I numeri e i gesti tecnici parlano chiaro. Contro il Napoli, Elphege ha mostrato una precisione chirurgica nel gioco aereo, servendo a Strefezza il pallone del momentaneo vantaggio. Contro l’Udinese, è arrivata la consacrazione: entrato a freddo proprio per sostituire l’infortunato Pellegrino, gli sono bastati sei minuti per difendere palla, girarsi e siglare il gol-partita. Due giocate che sono il manifesto del suo repertorio: una fisicità straripante (196 cm) abbinata a una velocità d’esecuzione rara per un giocatore della sua stazza.
Al di là dei gol, Elphege ha restituito ossigeno alla manovra del Parma.
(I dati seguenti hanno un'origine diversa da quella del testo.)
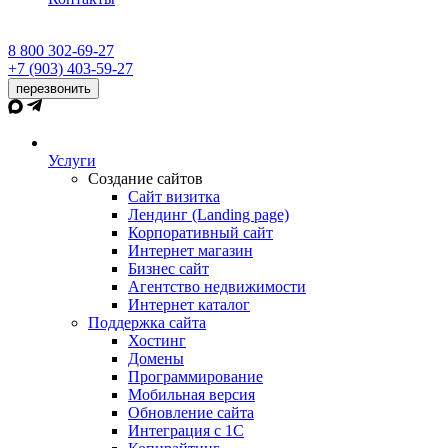
8 800 302-69-27
+7 (903) 403-59-27
перезвонить
Услуги
Создание сайтов
Сайт визитка
Лендинг (Landing page)
Корпоративный сайт
Интернет магазин
Бизнес сайт
Агентство недвижимости
Интернет каталог
Поддержка сайта
Хостинг
Домены
Программирование
Мобильная версия
Обновление сайта
Интеграция с 1С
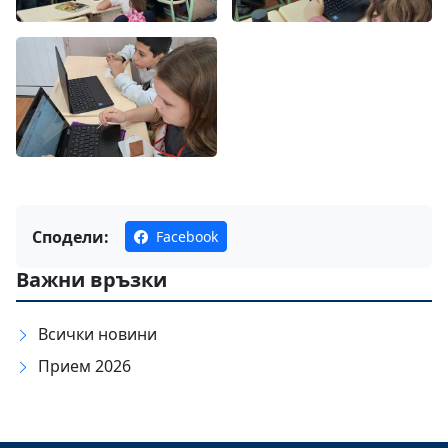
Сподели:
Facebook
Важни връзки
Всички новини
Прием 2026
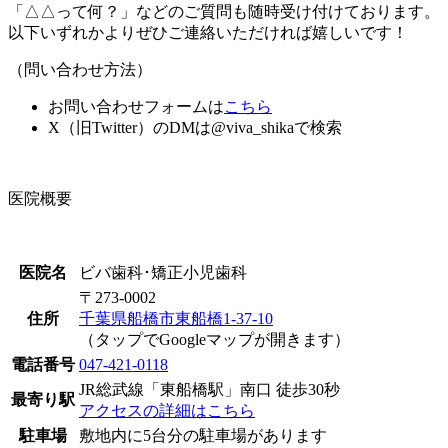
「△△って何？」などのご質問も随時受け付けております。
以下いずれかよりぜひご連絡いただければ嬉しいです！
（問い合わせ方法）
お問い合わせフォームは
こちら
X（旧Twitter）のDMは@viva_shikaで検索
医院概要
医院名
ビバ歯科･矯正小児歯科
〒273-0002
住所
千葉県船橋市東船橋1-37-10
（タップでGoogleマップが開きます）
電話番号
047-421-0118
JR総武線「東船橋駅」南口 徒歩30秒
最寄り駅
アクセスの詳細はこちら
駐車場
敷地内に5台分の駐車場があります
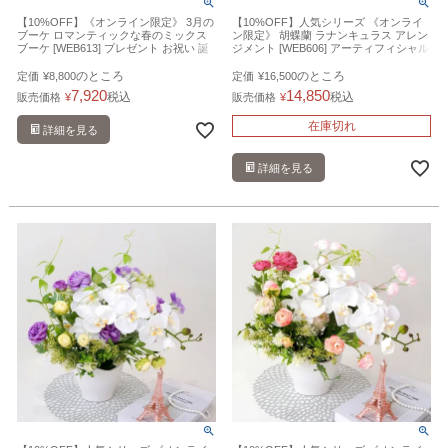
【10%OFF】《オンライン限定》 3月の
【10%OFF】人気シリーズ 《オンライ
ブーケ ロマンティックな春のミックス
ン限定》 胡蝶蘭 ラナンキュラス アレン
ブーケ [WEB613] プレゼント お祝い 誕
ジメント [WEB606] アーティフィシャル
生日 記念日 アーティフィシャルフラワ
フラワー 造花 開店祝い
ー 造花
のところ
のところ
定価
¥
8,800
定価
¥
16,500
7,920
14,850
税込
税込
販売価格
¥
販売価格
¥
在庫切れ
詳細を見る
詳細を見る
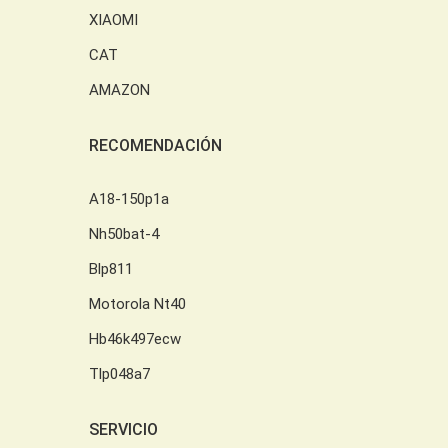
XIAOMI
CAT
AMAZON
RECOMENDACIÓN
A18-150p1a
Nh50bat-4
Blp811
Motorola Nt40
Hb46k497ecw
Tlp048a7
SERVICIO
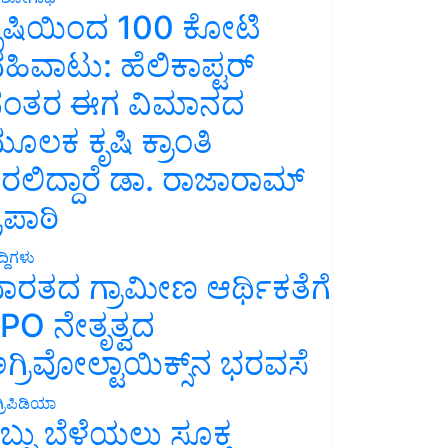
ೃಷಿಯಿಂದ 100 ಕೋಟಿ
ಹಿವಾಟು: ಹೆಲಿಕಾಪ್ಟರ್
ಂತರ ಈಗ ವಿಮಾನದ
ೂಲಕ ಕೃಷಿ ಕ್ರಾಂತಿ
ರಲಿದ್ದಾರೆ ಡಾ. ರಾಜಾರಾಮ್
್ರಿಪಾಠಿ
್ದಿಗಳು
ಾರತದ ಗ್ರಾಮೀಣ ಆರ್ಥಿಕತೆಗೆ
PO ನೇತೃತ್ವದ
ಗ್ರಿವೋಲ್ಟಾಯಿಕ್ಸ್‌ನ ಭರವಸೆ
್ರಿಪಿಡಿಯಾ
ಬ್ಬು ಬೆಳೆಯಲು ಸೂಕ್ತ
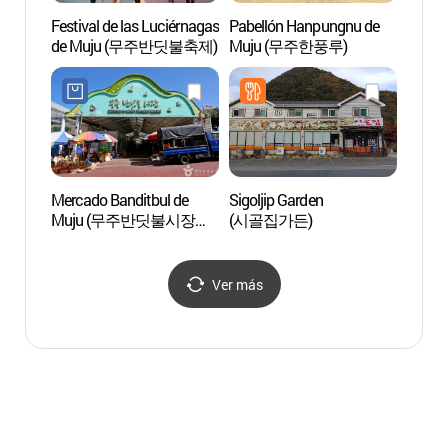
Festival de las Luciérnagas
Pabellón Hanpungnu de
Pabel
de Muju (무주반딧불축제)
Muju (무주한풍루)
Muju
Mercado Banditbul de
Sigoljip Garden
Parque
Muju (무주반딧불시장
(시골집가든)
Monte
(무주반딧불장터) (1, 6일))
(덕유
적상분
Ver más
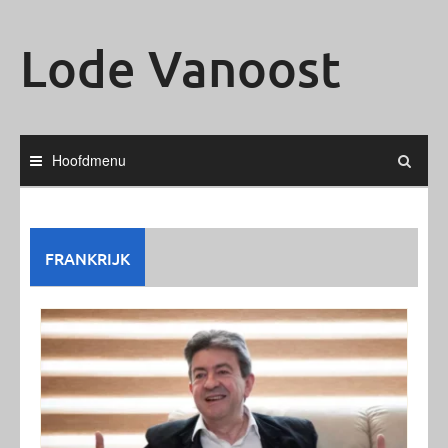
Ga
naar
Lode Vanoost
de
inhoud
Hoofdmenu
FRANKRIJK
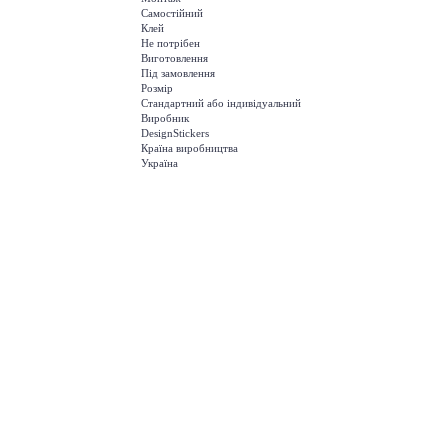
Самостійний
Клей
Не потрібен
Виготовлення
Під замовлення
Розмір
Стандартний або індивідуальний
Виробник
DesignStickers
Країна виробництва
Україна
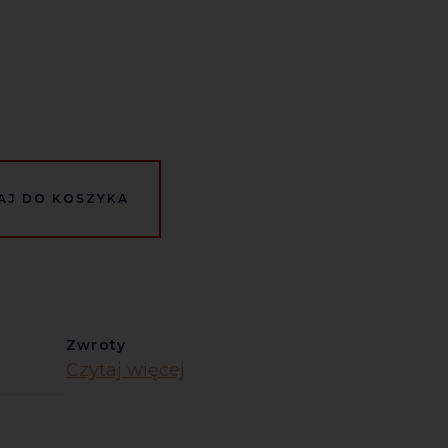
AJ DO KOSZYKA
Zwroty
Czytaj więcej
La sua capacità di fare da sponda e far salire la squadra è diventata un’arma tattica fondamentale per uscire dal pressing avversario, offrendo sempre un riferimento sicuro ai compagni. Il suo inserimento ha interrotto un digiuno di vittorie che durava da sei giornate, dimostrando che il classe ’98 possiede la maturità giusta per reggere il peso dell’attacco in Serie A.
Oltre alle prestazioni sul campo, a incuriosire i tifosi è stato il suo nome di battesimo. Se in molti avevano ipotizzato un tributo al leggendario Alessandro Nesta, il francese ha spento ogni dubbio rivelando l’aneddoto familiare:
“Mio padre era un grande appassionato di Bob Marley. Conosco bene Alessandro Nesta, ma i miei genitori mi hanno spiegato che il mio nome è un omaggio a Nesta Robert Marley, la leggenda del reggae”.